Supervisor: Dr Frank Salmon
Research overview:
This dissertation interrogates the various modes of representing marble in art from the late nineteenth century to 2023. It begins with artists of colonial powers painting in the broad ‘western’ tradition of Europe and branches out to increasingly global perspectives, particularly those shaped through the cross-cultural exchange of ideas between Asia and the ‘west’ that have unlocked new and unique marble expressions. It emphasises conceptual approaches from the 1960s that have demonstrated the de-materialisation of marble into a material notion and considers the ways in which new media and performance have altered the representation of marble across issues including class, race, gender, sexuality, and globalisation.

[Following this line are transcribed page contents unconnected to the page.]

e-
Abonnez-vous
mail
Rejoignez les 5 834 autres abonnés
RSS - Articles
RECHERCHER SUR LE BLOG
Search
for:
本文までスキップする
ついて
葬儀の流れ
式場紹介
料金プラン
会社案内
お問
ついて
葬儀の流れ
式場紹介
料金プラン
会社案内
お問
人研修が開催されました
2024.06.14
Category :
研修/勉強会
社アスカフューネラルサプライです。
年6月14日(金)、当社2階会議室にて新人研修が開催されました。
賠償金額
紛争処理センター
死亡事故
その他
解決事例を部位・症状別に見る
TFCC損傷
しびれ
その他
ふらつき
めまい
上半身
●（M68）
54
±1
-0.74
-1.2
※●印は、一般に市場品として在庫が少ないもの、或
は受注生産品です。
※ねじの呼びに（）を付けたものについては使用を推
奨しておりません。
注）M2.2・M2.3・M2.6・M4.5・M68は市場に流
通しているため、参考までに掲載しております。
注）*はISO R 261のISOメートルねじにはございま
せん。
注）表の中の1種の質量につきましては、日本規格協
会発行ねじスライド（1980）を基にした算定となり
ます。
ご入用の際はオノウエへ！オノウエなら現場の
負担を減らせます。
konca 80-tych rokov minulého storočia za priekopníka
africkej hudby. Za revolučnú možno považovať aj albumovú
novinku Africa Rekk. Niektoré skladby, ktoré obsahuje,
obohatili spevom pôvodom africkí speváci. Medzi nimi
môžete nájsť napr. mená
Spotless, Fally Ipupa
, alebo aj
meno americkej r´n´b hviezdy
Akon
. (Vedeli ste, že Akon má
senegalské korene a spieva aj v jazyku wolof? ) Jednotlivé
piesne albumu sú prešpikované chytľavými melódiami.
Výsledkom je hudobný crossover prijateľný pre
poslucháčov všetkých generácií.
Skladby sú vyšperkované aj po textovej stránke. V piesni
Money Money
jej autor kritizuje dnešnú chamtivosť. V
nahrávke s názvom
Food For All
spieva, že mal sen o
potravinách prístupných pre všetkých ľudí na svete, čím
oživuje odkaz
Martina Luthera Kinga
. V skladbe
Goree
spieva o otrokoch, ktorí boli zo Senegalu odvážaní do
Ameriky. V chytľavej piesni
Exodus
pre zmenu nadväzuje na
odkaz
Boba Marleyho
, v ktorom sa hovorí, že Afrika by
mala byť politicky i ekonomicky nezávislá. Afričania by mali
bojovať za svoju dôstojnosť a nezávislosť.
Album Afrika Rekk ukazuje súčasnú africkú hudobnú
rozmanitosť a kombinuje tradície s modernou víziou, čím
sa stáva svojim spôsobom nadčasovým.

This dissertation ultimately argues that, following a derivative classical period in the early twentieth century, new modes of marbling in art have emerged as a de-classicised, de-colonised, and de-materialised material phenomenon.
Biography:
Alexander Kusztyk is an Art History PhD candidate at St John's College, University of Cambridge where he is supervised by Dr Frank Salmon. Alexander received his BA from the University of California, Berkeley in 2016 and MPhil from the University of Cambridge in 2018. His research interests include indeterminacy and de-materialisation, geological aesthetics, East Asian visual culture, and global perspectives and material narratives in modern art. He has published widely on Japanese conceptual art of the 1960s.